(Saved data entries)
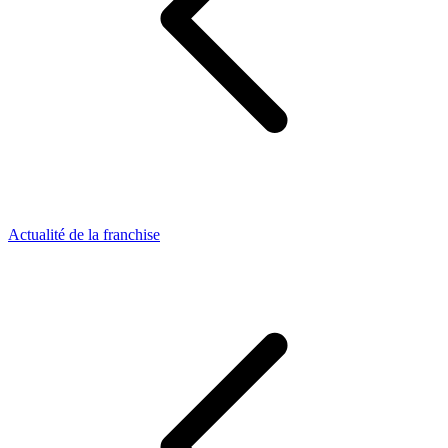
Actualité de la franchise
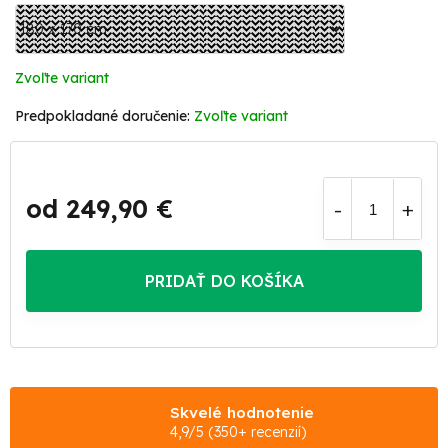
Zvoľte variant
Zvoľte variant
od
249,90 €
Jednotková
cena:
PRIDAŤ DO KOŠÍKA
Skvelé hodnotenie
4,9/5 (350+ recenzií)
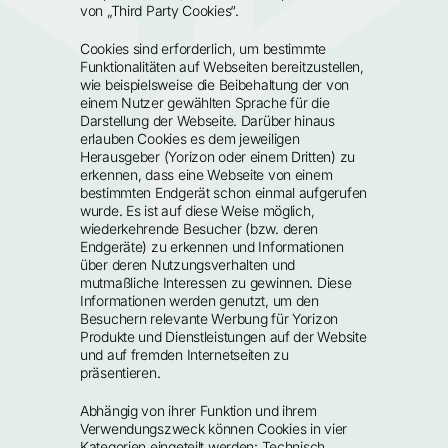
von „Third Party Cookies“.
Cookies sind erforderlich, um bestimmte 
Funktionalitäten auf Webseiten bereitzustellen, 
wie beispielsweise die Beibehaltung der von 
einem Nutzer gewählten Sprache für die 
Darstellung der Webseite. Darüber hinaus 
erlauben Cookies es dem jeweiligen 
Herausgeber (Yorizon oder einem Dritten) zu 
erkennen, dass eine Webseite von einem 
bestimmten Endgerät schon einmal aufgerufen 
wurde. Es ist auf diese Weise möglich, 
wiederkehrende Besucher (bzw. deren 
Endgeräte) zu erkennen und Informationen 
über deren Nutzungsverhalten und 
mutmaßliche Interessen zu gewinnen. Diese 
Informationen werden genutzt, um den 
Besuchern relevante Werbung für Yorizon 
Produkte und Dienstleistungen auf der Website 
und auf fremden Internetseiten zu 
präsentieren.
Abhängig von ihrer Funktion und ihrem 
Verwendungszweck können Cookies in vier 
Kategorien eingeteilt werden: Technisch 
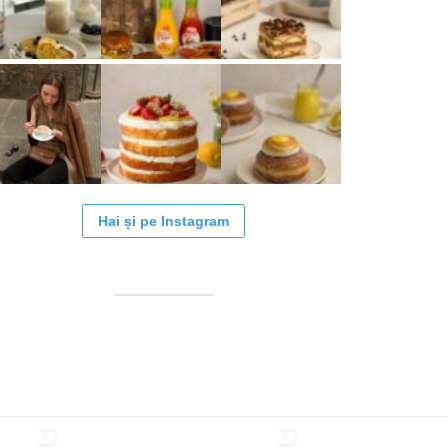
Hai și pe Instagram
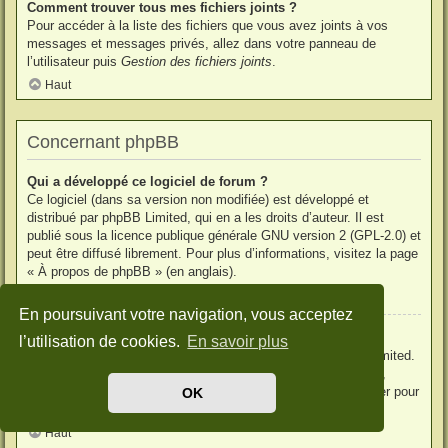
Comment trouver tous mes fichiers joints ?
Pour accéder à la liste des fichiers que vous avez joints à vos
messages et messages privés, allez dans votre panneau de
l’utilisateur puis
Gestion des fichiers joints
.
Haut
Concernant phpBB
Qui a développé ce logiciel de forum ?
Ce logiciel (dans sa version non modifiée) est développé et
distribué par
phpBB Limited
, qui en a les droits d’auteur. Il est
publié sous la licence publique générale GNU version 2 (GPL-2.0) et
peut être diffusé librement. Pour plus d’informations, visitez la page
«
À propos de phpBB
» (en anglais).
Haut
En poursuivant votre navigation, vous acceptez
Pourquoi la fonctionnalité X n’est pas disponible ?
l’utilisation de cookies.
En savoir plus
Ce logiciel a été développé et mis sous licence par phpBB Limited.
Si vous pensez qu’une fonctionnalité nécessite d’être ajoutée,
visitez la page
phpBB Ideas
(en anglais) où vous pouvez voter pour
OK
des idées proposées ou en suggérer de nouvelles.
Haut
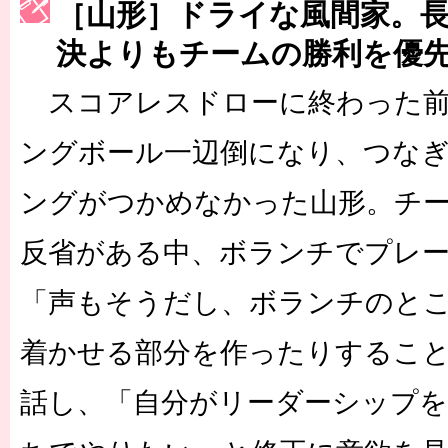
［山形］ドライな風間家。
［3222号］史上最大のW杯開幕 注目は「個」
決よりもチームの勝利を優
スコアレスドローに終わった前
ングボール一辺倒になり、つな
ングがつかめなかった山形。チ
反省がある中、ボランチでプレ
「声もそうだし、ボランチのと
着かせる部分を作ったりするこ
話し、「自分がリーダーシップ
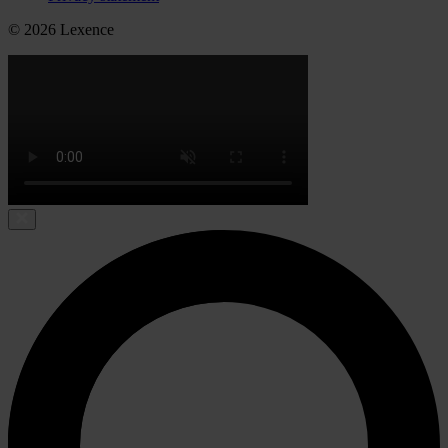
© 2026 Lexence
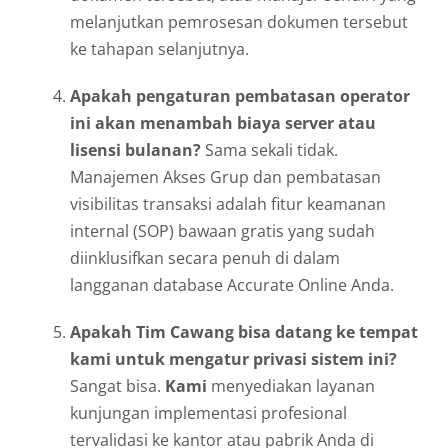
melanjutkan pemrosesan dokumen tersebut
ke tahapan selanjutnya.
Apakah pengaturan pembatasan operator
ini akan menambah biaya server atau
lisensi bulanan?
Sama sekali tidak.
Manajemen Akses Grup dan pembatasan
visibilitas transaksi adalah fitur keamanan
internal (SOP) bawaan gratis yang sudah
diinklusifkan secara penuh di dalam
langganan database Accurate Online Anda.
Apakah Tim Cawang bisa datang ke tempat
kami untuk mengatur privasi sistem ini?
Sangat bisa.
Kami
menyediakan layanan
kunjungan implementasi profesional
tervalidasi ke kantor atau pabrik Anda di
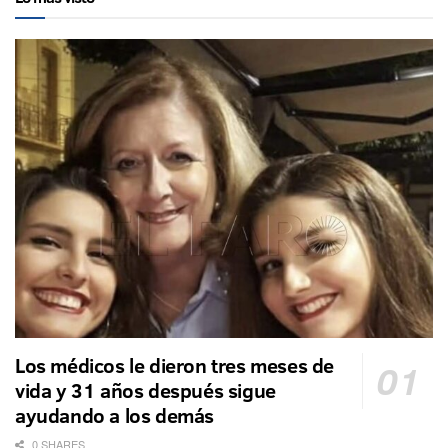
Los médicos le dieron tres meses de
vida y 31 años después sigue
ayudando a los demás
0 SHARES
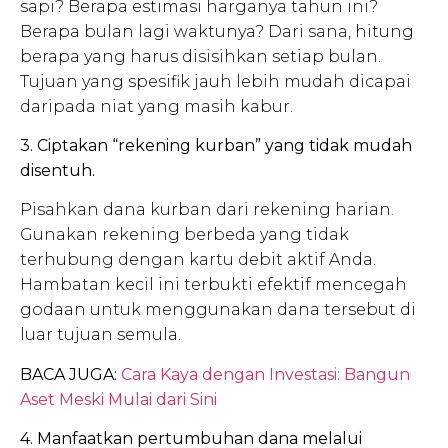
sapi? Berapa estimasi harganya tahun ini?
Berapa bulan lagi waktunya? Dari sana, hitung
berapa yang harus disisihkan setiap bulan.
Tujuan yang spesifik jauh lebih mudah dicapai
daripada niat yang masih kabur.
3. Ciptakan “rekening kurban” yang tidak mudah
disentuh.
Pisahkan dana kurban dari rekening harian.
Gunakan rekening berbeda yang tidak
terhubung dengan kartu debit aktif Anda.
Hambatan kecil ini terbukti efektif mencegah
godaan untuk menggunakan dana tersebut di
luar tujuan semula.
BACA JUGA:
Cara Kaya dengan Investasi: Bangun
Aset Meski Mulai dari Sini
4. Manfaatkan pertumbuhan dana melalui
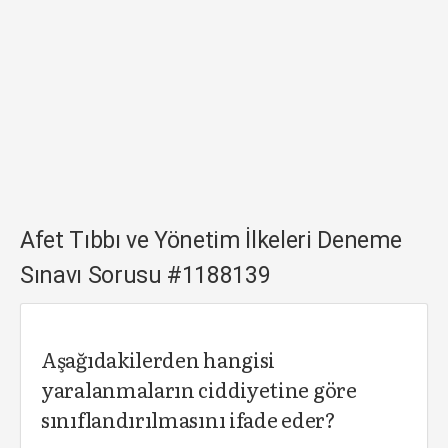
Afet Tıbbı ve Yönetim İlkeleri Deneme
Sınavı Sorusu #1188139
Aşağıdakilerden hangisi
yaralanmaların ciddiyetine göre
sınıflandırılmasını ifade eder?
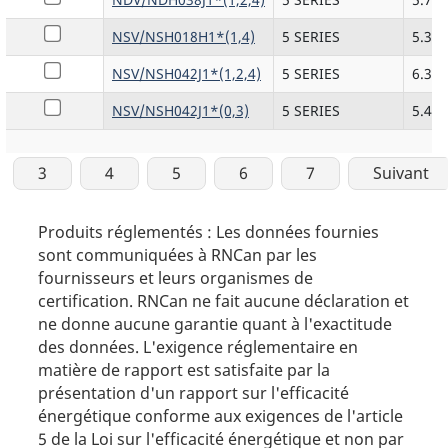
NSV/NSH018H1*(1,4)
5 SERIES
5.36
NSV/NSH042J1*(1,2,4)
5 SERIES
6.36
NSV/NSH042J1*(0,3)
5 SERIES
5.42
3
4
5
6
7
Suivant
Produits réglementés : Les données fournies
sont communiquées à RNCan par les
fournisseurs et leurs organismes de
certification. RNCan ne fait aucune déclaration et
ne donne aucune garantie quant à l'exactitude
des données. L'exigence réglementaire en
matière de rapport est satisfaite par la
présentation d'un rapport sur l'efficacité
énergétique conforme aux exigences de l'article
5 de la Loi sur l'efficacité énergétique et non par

# [YOUR OBJECTIVE]
Set down only the lines from the line with "des données. L'exigence réglementaire en" through the last line of the data above, keeping both the first and the last.

# [FINISHED EXERCISE]
des données. L'exigence réglementaire en
matière de rapport est satisfaite par la
présentation d'un rapport sur l'efficacité
énergétique conforme aux exigences de l'article
5 de la Loi sur l'efficacité énergétique et non par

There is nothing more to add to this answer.